L’émergence des produits dérivés à la fin du système de Bretton-Woods
Dans les années 1970, la fin du régime de Bretton Woods et la mise en place d’un régime de change flottant (voir le module sur la monnaie) créent un nouveau risque pour les acteurs du commerce international : le risque de change. Si un industriel français s’engage à vendre sa production en dollars dans les trois mois, il ne sait pas combien cela lui rapportera en monnaie nationale (le franc ou l’euro selon la période) puisque le taux de change du franc varie en continue.
Les banques vont donc concevoir et vendre de nouveaux produits, les options de change, permettant de couvrir ce risque. Après les options de change, les produits dérivés se sont développés par vagues successives en élargissant la gamme de leurs « sous-jacents » (cours de matières premières, taux de change, taux d’intérêt, crédits) et de leurs outils (achats et ventes à terme, options, swaps, produits structurés, titrisation…).
Qu’est-ce qu’un produit dérivé ?
On peut distinguer deux types de titres financiers :
- Les titres « simples » tels les actions, les obligations, les devises, les commodities (matières premières).
-Les produits dérivés permettent de couvrir un risque lié à un produit dit simple (appelé sous-jacent).
Par exemple, si je suis un industriel utilisant de l’énergie, je peux vouloir me garantir d’un risque de hausse du cours, en l’achetant à un prix fixé dès maintenant même si mon achat physique se fait ultérieurement. Si je suis un épargnant et que j’investis dans des titres de dettes, je peux vouloir avoir une garantie en cas de défaut de l’émetteur. Dans les deux cas, je dois payer le coût du produit dérivé mais il est bien moindre que ce que me couterait la matérialisation du risque contre lequel je me suis couvert.
Les produits dérivés sont donc à la fois des instruments permettant de se garantir contre les risques mais aussi des titres financiers qui ont une valeur (variable…) et peuvent ensuite être échangés sur les marchés financiers.
L’explosion des produits dérivés à partir des années 2000
Notons ici que les produits et services financiers de ce type ne sont pas nouveaux : ils sont nés au départ du besoin des acteurs économiques de se protéger d’un risque. Celui de se faire dépouiller par des pirates que prenaient les navigateurs marchands au Moyen-Age.. Celui que prend un entrepreneur de subir une hausse du cours des matières premières dont il a besoin : si je suis un agriculteur vendant des céréales, je peux vouloir me garantir en l’occurrence d’un risque de baisse du cours en les vendant dès maintenant même si ma vente physique se font ultérieurement. Chacun son métier, l’agriculteur ou l’industriel produisent, le financier ou l’assureur gère des risques.
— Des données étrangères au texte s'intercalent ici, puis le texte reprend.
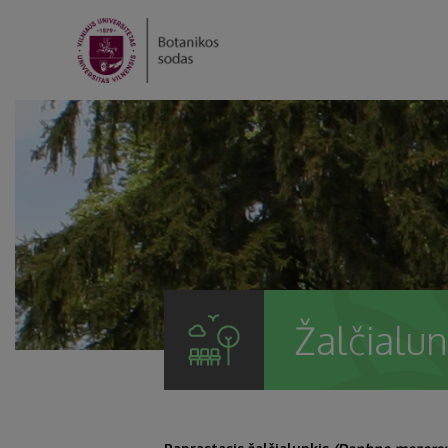
Žalčialu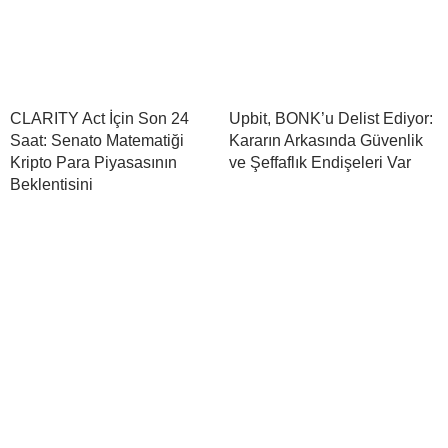
CLARITY Act İçin Son 24
Upbit, BONK’u Delist Ediyor:
Saat: Senato Matematiği
Kararın Arkasında Güvenlik
Kripto Para Piyasasının
ve Şeffaflık Endişeleri Var
Beklentisini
Les produits dérivés sont issus d’un besoin de cette nature (pour les entreprises besoin de se garantir des risques de fluctuation de cours). Par contre, ce qui est nouveau c’est leur extraordinaire développement. Celui-ci relève non pas seulement d’un besoin de couverture des risques mais, comme le montre bien Thierry Philipponat, qui a vécu cette période d’effervescence créative de l’intérieur en tant que trader, d’une logique intrinsèque : l’offre de produits financiers a généré une demande, souvent chez d’autres acteurs financiers notederiv1.
L’encours notionnel notederiv2 des produits dérivés représentait, ainsi, fin 2019, plus de 558 000 milliards de $ soit plus de 600% du PIB mondial, témoignant bien de la déconnexion entre leur développement et des risques qu’ils sont sensés couvrir.
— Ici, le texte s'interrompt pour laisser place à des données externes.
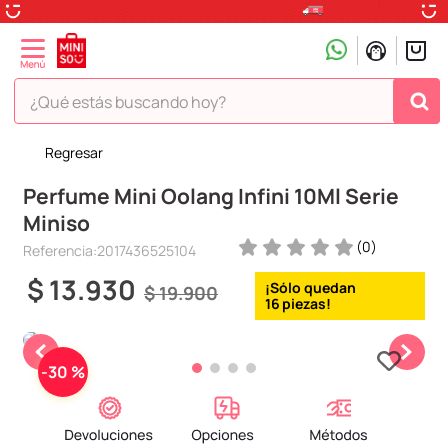
¿Qué estás buscando hoy?
Regresar
TÉRMINOS MÁS BUSCADOS
Perfume Mini Oolang Infini 10Ml Serie
1
.
peluche
Miniso
2
.
hello kitty
(
0
)
Referencia
:
2017436525104
3
.
snoopy
$
13
.
930
$
19
.
900
4
.
ositos cariñositos
16
5
.
termo
6
.
disney
-
30 %
7
.
termos
8
.
toy story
Encours notionnel des produits dérivés au niveau mondial (en trillions de $)
Les produits dérivés sur le pétrole représentent ainsi actuellement plus de dix fois les volumes physiques de pétrole en circulation, ce qui montre l’hypertrophie de la finance par rapport à l’économie non financière et le fait que les prix des matières ou produits se fixent plus à partir des transactions des produits dérivés que sur la base des conditions de marché des sous-jacents.
Ils sont devenus une source de spéculation bien plus qu’une réponse à des besoins économiques réels. Or ils ont des conséquences négatives pour l’économie : ils s’échangent de façon opaque, leurs rendements élevés attirent l’épargne au détriment des investissements dans l’économie productive, et sont au cœur des dernières crises financières (CDS utilisés pour spéculer contre la dette des Etats, CDO dans la crise des « subprimes »). Ils sont enfin une source de risque pour les banques qui les fabriquent : vu les volumes échangés, la matérialisation des risques qu’ils sont sensés couvrir impliquerait des pertes importantes.